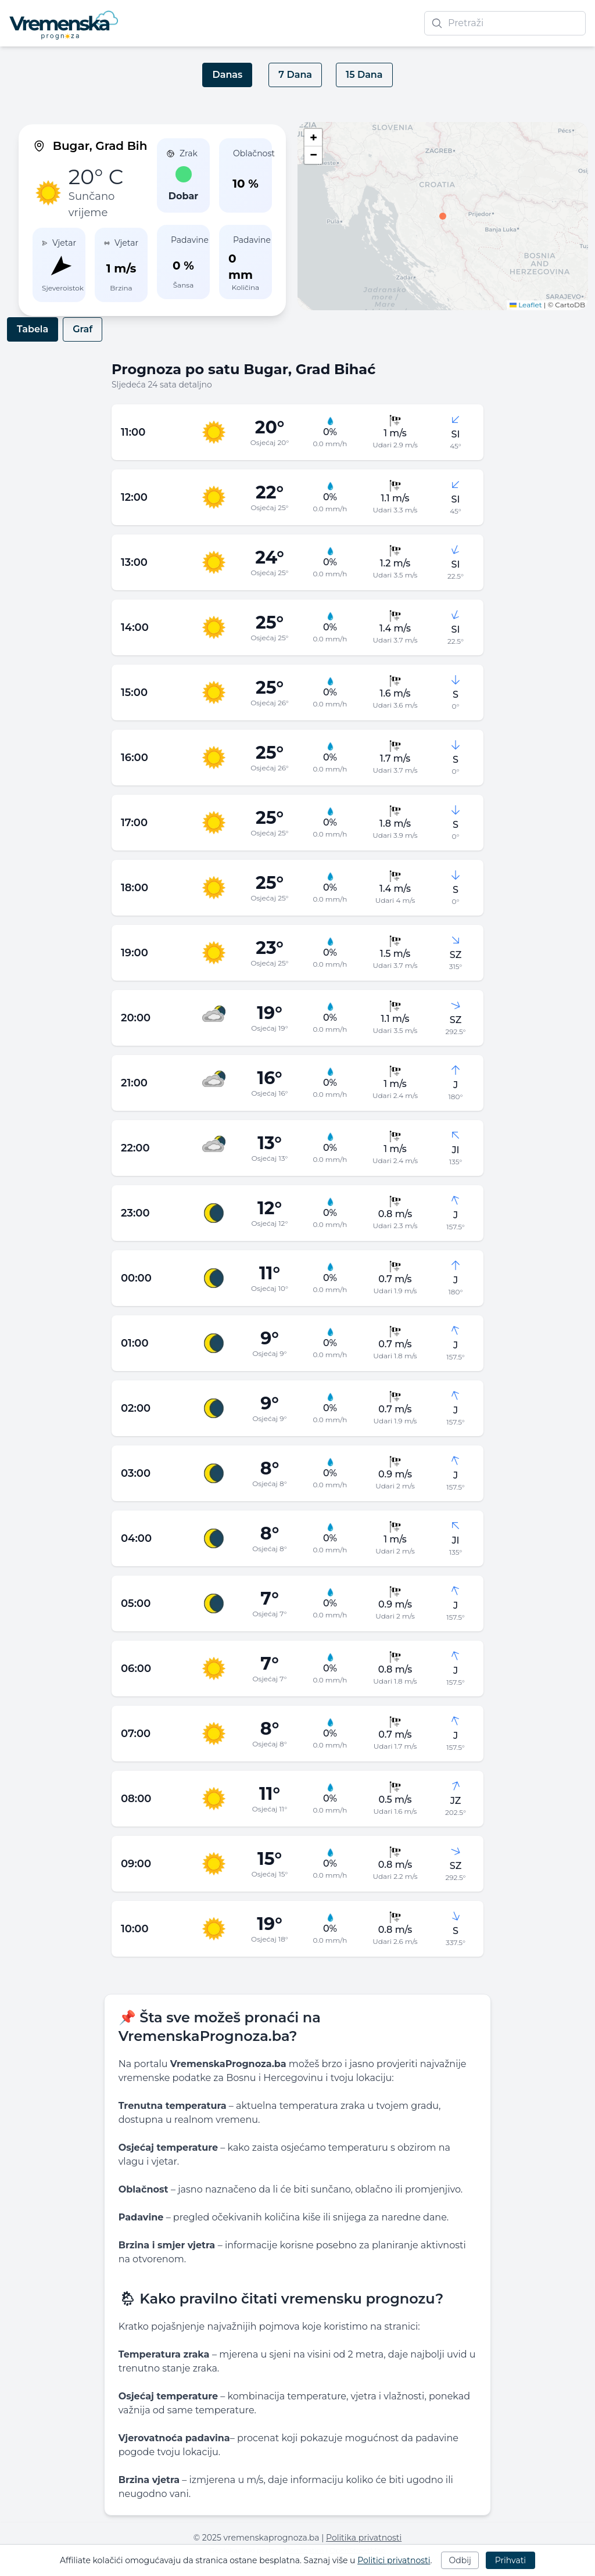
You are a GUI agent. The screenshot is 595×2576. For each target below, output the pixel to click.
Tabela (32, 329)
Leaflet (526, 304)
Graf (82, 329)
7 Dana (295, 74)
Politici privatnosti (393, 2560)
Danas (227, 74)
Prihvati (510, 2560)
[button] (442, 216)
---
DESCRIPTION OF THE TASK:
Once the line with "Tabela (32, 329)" has been found in the records above, retype it and every line after it exactly, and include nothing else.

PROBLEM SOLUTION:
Tabela (32, 329)
Leaflet (526, 304)
Graf (82, 329)
7 Dana (295, 74)
Politici privatnosti (393, 2560)
Danas (227, 74)
Prihvati (510, 2560)
[button] (442, 216)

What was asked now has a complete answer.